Assigned task
Please return the lines of the data that contain "elements".

Excerpts from a dataset
* * * *

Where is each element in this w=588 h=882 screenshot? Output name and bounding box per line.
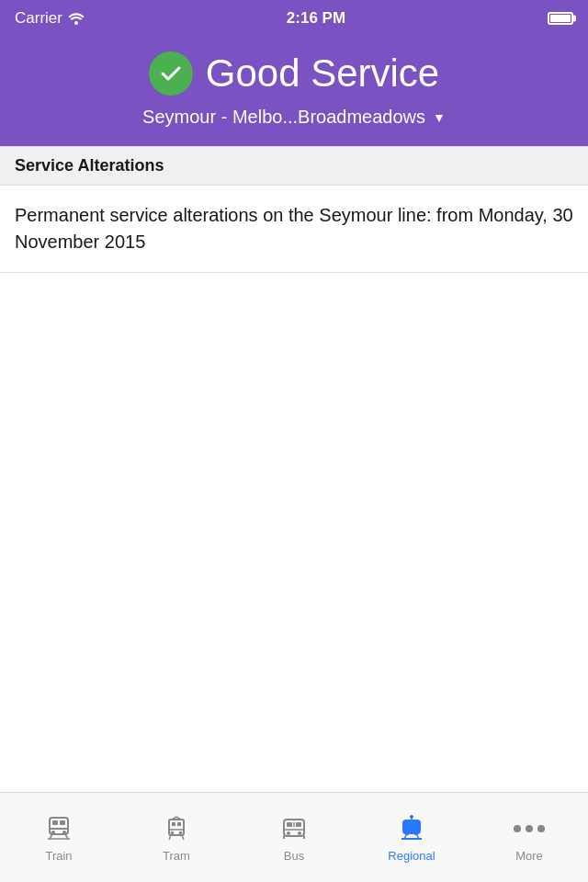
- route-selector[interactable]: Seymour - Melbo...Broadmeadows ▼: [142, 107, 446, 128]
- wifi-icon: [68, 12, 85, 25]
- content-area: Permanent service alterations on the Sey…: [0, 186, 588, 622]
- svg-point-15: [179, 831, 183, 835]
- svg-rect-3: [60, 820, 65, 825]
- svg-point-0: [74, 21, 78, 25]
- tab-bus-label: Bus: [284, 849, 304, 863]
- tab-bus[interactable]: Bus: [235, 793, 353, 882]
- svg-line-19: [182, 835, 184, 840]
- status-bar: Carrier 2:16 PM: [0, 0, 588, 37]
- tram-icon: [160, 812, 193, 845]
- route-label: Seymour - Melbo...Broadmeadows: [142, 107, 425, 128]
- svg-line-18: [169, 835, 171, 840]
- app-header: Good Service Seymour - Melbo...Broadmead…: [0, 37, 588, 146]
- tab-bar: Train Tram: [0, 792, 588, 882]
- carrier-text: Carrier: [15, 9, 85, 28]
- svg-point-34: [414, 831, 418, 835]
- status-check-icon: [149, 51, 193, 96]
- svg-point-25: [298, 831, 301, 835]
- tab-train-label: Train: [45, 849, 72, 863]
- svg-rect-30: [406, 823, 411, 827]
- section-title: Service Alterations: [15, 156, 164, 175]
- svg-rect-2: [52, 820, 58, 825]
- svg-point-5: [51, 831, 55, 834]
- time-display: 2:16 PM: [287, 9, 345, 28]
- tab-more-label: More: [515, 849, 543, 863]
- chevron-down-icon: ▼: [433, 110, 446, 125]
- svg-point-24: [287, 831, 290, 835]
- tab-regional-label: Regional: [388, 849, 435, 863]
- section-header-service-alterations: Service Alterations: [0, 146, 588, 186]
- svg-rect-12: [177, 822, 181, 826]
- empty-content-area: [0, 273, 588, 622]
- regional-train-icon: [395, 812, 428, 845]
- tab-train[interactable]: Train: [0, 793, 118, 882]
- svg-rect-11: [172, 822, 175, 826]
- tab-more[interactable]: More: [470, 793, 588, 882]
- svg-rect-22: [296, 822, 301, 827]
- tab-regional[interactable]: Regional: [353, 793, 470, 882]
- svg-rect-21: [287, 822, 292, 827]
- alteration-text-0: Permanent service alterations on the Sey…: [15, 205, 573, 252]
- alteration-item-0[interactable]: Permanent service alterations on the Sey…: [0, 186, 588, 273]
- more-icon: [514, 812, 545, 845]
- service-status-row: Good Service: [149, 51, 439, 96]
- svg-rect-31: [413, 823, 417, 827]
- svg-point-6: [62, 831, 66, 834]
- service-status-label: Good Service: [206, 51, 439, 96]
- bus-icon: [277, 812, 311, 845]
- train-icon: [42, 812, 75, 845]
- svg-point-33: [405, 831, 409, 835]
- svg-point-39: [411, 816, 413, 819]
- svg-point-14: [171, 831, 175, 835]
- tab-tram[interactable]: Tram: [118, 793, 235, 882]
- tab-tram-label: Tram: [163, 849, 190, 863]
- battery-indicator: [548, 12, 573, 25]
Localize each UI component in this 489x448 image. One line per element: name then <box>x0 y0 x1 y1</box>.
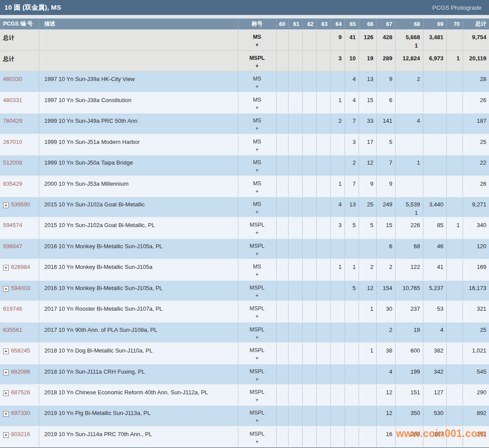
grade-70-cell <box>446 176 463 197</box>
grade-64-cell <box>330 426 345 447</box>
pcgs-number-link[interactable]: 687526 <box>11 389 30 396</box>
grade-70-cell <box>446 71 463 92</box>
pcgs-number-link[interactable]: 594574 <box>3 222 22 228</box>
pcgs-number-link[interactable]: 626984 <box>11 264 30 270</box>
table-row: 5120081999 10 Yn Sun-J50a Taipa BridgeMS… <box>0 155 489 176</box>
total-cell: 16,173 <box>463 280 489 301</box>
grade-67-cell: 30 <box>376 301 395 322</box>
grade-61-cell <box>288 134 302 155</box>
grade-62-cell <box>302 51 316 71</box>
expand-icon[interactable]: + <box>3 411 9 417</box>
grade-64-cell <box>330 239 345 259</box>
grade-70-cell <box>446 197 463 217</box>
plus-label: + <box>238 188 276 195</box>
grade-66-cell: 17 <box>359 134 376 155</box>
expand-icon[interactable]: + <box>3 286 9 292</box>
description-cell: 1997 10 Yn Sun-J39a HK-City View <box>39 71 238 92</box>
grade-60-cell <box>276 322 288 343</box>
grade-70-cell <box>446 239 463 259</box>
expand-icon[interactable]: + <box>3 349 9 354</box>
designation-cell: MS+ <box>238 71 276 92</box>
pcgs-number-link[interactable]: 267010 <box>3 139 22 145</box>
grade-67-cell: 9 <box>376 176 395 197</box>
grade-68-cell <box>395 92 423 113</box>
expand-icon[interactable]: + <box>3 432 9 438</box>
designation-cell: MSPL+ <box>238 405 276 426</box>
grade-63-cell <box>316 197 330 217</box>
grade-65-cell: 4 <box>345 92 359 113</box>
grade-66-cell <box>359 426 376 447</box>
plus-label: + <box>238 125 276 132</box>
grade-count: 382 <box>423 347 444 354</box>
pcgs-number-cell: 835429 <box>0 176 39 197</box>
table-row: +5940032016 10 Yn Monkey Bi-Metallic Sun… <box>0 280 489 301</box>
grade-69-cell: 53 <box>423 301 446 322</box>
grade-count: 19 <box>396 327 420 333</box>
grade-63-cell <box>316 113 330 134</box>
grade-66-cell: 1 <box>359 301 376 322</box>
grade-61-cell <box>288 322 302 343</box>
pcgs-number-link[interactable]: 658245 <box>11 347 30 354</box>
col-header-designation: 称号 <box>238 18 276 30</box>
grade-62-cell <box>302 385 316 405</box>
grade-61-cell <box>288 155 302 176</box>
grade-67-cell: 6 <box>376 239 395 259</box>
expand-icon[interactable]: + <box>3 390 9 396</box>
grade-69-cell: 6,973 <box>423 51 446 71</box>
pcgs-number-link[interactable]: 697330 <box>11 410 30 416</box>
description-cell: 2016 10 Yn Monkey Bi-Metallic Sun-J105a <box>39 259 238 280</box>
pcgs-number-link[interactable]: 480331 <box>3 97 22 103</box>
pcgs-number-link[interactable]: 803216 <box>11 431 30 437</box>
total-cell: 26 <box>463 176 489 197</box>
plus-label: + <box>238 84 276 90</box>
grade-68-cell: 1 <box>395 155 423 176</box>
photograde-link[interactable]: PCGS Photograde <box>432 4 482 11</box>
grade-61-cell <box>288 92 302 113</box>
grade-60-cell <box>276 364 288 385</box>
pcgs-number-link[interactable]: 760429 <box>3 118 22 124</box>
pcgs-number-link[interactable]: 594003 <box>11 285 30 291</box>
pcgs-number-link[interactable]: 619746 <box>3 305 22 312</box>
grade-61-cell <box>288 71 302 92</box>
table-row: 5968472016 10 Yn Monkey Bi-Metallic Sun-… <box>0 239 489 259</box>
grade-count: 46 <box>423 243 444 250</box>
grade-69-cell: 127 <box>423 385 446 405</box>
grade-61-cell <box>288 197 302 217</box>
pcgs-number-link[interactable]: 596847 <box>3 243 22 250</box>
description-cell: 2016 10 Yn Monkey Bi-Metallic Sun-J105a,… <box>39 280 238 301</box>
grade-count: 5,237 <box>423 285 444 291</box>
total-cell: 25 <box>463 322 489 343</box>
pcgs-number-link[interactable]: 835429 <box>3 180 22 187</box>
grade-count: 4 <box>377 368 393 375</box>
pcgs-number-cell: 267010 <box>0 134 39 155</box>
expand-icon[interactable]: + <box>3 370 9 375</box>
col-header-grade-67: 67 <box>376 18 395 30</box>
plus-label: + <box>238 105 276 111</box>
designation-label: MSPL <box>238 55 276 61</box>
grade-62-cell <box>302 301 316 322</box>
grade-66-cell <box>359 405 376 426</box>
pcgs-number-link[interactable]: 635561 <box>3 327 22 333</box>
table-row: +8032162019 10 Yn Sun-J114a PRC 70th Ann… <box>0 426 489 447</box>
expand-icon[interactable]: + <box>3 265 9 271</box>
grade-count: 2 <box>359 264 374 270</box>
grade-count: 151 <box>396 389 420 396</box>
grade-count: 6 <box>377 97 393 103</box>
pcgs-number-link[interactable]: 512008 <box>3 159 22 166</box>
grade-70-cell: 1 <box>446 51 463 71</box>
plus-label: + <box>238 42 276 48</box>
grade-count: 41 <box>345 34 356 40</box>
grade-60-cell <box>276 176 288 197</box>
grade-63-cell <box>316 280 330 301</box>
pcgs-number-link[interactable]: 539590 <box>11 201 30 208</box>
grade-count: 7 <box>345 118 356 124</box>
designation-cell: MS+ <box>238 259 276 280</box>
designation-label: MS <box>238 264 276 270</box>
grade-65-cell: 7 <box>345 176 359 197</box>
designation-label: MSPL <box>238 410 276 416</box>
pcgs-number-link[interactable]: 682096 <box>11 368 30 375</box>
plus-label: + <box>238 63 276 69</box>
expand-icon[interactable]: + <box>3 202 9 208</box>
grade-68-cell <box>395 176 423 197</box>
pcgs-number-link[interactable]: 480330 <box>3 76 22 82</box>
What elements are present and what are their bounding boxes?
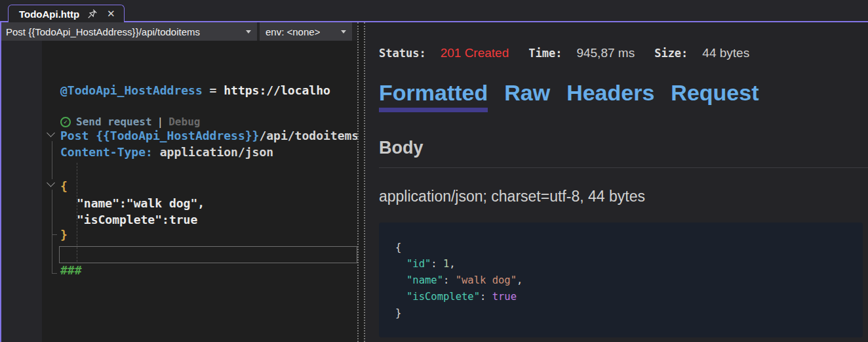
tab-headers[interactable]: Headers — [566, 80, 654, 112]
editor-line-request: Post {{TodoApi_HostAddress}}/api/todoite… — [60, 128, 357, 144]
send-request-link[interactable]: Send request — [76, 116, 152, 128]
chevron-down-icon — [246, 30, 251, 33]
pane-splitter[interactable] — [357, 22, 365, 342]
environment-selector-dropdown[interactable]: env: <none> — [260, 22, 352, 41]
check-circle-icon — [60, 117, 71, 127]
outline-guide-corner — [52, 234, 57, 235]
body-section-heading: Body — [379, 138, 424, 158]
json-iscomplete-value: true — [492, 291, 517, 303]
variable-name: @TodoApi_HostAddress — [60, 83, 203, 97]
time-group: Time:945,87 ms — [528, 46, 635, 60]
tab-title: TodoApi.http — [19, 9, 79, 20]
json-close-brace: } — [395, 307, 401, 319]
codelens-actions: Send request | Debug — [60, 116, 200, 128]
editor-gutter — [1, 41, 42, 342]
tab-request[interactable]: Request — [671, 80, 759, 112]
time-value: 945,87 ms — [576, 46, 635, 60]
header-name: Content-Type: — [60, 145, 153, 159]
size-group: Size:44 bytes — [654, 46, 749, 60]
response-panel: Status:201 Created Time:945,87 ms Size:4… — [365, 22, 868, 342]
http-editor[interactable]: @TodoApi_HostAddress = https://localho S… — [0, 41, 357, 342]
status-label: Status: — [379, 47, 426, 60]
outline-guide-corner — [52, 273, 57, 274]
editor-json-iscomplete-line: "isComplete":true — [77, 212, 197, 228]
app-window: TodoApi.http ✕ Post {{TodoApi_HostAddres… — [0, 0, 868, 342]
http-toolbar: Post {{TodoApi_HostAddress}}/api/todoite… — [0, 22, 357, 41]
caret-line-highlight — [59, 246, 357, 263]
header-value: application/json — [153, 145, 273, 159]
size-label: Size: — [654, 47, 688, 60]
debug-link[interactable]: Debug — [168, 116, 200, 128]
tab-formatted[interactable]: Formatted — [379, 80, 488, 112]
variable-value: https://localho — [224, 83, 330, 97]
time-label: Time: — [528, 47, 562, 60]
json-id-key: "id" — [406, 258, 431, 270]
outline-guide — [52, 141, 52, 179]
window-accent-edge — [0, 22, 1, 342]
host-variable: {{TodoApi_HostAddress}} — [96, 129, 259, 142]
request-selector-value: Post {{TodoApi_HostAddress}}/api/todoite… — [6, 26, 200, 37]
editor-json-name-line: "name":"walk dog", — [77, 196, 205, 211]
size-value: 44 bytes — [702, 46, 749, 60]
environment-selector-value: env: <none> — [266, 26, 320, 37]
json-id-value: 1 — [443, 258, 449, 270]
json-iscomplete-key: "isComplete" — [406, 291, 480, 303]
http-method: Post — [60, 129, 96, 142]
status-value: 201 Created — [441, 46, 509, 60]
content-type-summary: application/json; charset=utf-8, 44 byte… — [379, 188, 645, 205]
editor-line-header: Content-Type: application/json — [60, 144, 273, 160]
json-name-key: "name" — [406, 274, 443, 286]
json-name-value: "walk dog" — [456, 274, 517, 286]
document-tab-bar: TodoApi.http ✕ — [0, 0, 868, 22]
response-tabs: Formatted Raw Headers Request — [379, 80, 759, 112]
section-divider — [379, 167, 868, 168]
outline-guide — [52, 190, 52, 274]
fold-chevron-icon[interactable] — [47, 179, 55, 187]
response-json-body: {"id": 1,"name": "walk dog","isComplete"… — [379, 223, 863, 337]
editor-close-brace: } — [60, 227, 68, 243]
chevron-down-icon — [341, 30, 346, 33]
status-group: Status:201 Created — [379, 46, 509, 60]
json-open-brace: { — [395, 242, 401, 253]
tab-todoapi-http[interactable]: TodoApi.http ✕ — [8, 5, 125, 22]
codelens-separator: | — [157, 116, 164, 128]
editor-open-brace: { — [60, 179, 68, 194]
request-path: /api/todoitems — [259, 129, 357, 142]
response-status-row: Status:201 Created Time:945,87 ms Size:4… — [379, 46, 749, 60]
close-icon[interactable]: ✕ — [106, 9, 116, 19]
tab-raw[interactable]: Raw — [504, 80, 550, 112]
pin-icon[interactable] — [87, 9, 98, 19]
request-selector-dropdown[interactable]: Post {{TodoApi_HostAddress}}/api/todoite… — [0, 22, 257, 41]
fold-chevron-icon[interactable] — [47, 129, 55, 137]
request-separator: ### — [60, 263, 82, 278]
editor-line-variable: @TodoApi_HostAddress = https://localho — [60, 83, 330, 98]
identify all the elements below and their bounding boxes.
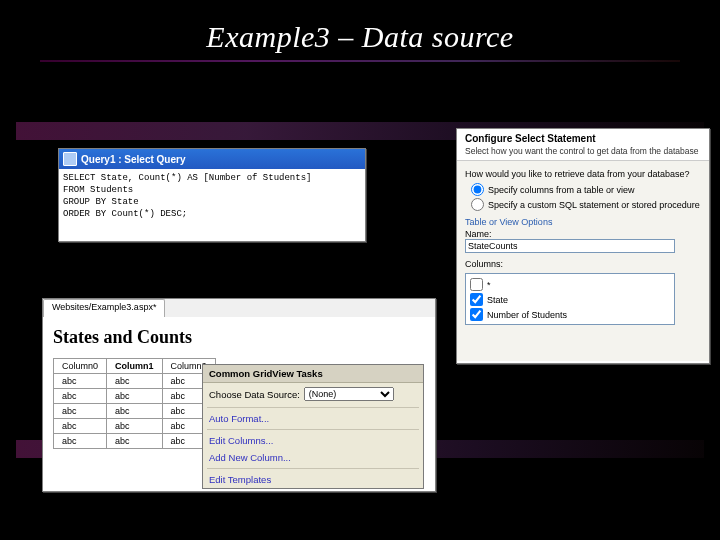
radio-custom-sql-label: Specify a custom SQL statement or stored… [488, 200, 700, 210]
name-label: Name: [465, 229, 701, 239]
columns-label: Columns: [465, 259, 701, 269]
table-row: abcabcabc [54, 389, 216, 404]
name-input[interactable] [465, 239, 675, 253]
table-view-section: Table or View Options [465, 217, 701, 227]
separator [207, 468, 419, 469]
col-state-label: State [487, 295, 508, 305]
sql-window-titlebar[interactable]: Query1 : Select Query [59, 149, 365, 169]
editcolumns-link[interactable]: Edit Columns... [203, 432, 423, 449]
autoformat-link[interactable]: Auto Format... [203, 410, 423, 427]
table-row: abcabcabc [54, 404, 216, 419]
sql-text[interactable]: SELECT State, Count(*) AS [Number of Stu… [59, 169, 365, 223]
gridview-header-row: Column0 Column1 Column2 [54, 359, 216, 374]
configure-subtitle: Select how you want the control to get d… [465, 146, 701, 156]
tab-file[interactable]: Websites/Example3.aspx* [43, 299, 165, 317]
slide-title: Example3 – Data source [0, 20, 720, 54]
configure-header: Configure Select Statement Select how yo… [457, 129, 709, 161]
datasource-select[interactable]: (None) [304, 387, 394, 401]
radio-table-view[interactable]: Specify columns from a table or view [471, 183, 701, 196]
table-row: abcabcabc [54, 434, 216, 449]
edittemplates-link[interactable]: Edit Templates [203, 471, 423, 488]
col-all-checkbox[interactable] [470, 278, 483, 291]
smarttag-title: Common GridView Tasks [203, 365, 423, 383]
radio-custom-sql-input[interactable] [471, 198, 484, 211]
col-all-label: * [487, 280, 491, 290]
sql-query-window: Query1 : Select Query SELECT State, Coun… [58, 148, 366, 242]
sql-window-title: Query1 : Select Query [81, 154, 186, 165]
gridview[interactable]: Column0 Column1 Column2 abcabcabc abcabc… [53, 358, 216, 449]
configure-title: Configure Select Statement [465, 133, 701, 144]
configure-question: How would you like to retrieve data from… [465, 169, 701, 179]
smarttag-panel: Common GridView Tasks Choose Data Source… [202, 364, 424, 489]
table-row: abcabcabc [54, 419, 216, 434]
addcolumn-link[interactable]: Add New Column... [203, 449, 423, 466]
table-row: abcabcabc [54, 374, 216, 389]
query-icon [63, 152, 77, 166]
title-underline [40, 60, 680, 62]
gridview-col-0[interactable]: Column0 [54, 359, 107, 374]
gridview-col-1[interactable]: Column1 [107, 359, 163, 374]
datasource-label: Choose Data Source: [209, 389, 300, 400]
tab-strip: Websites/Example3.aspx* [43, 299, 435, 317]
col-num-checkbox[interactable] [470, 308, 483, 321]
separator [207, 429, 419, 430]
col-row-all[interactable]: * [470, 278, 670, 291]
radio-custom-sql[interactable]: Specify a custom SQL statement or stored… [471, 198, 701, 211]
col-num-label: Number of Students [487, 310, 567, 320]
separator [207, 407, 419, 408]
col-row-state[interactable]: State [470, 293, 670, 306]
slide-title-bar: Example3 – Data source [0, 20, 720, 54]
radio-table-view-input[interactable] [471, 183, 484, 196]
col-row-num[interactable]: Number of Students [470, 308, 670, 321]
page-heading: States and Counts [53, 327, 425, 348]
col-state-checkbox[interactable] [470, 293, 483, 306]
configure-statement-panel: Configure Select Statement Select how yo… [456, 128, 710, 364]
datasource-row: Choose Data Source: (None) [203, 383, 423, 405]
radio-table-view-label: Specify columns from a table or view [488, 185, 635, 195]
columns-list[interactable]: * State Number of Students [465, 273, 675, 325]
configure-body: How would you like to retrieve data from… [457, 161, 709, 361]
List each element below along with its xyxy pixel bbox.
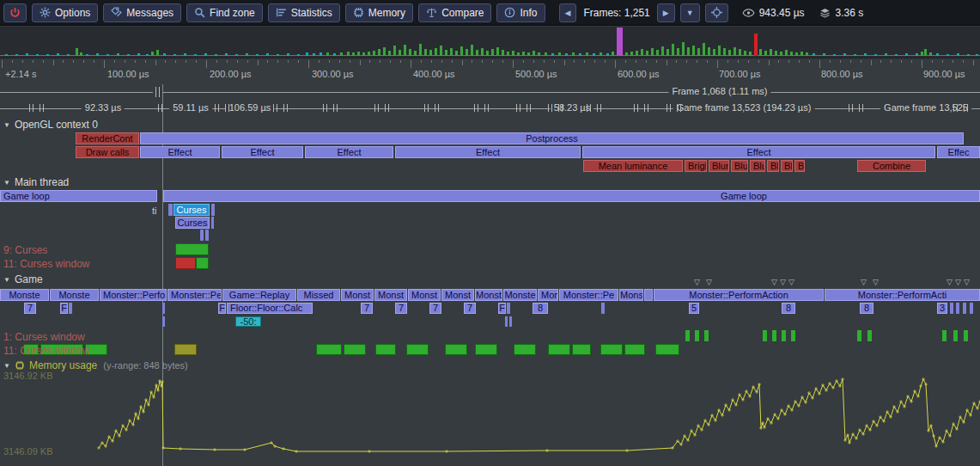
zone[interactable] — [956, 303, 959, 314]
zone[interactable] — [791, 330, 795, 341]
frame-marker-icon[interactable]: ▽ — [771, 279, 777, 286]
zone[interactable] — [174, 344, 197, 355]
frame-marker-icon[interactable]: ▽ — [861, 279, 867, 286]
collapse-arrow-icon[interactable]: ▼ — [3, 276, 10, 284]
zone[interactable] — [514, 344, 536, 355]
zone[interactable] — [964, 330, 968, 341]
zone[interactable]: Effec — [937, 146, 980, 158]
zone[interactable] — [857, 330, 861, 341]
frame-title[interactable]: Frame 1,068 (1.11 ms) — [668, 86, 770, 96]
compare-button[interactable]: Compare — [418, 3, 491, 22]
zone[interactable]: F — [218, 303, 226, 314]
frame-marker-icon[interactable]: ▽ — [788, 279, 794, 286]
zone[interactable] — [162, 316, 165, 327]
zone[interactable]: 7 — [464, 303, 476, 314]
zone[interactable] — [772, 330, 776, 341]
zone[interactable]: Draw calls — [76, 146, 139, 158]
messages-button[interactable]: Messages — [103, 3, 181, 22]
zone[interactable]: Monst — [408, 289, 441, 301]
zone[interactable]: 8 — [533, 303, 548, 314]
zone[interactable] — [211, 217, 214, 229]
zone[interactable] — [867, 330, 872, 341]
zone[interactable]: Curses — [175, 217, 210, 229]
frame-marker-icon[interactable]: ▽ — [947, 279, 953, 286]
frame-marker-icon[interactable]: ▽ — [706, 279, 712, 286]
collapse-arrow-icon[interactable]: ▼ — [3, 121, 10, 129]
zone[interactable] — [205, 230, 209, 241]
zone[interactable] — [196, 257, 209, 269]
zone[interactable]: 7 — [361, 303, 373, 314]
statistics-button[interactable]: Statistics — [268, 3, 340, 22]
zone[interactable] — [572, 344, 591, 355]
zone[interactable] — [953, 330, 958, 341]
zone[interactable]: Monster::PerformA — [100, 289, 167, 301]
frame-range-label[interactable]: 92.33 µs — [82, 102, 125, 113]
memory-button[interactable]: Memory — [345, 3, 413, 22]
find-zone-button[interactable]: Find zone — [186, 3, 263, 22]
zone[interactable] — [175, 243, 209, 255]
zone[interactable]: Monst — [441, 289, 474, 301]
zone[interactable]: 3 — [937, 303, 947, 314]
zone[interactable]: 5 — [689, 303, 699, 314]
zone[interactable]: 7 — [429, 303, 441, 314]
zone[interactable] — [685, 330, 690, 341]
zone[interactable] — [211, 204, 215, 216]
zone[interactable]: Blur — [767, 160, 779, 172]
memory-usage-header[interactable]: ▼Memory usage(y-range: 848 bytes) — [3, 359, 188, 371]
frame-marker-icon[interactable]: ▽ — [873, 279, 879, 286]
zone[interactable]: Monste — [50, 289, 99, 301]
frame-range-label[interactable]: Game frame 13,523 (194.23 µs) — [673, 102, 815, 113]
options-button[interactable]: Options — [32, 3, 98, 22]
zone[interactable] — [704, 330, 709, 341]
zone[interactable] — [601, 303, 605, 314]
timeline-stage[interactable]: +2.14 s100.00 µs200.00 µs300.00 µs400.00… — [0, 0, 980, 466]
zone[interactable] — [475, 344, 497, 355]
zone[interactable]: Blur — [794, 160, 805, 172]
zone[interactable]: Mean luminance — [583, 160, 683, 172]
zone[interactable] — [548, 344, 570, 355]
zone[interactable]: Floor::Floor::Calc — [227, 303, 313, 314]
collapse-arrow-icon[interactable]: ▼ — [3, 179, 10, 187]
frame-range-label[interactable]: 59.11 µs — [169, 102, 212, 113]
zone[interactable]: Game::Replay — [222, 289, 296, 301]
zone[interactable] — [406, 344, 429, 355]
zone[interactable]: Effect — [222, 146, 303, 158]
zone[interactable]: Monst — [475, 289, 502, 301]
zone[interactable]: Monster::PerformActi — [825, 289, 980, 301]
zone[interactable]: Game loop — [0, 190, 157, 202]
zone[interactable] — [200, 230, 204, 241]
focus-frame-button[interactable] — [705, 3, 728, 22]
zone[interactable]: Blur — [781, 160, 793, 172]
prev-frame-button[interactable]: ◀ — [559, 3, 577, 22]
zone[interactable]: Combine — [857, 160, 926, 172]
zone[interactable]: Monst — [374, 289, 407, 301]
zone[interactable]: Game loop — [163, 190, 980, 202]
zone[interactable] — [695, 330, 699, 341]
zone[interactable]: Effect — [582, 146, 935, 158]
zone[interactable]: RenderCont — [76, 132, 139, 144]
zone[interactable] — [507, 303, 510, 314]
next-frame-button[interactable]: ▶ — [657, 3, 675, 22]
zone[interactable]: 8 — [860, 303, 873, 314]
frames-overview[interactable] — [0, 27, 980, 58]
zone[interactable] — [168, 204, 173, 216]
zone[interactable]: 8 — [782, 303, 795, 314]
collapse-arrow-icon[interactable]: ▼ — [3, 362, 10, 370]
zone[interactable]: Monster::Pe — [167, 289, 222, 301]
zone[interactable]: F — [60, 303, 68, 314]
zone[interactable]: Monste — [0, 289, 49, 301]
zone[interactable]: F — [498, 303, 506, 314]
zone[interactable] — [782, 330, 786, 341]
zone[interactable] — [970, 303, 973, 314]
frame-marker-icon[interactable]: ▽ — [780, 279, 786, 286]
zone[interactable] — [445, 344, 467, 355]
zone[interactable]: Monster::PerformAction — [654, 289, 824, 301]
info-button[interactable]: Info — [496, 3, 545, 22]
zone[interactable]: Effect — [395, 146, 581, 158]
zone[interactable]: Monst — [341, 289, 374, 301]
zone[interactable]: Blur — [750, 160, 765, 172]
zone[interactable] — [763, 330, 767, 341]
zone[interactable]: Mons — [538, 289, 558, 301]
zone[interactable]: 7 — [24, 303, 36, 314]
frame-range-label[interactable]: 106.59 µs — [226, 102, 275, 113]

* * * *

Exercise result
What elements are present and what are their bounding boxes?
identify all the elements below and their bounding boxes.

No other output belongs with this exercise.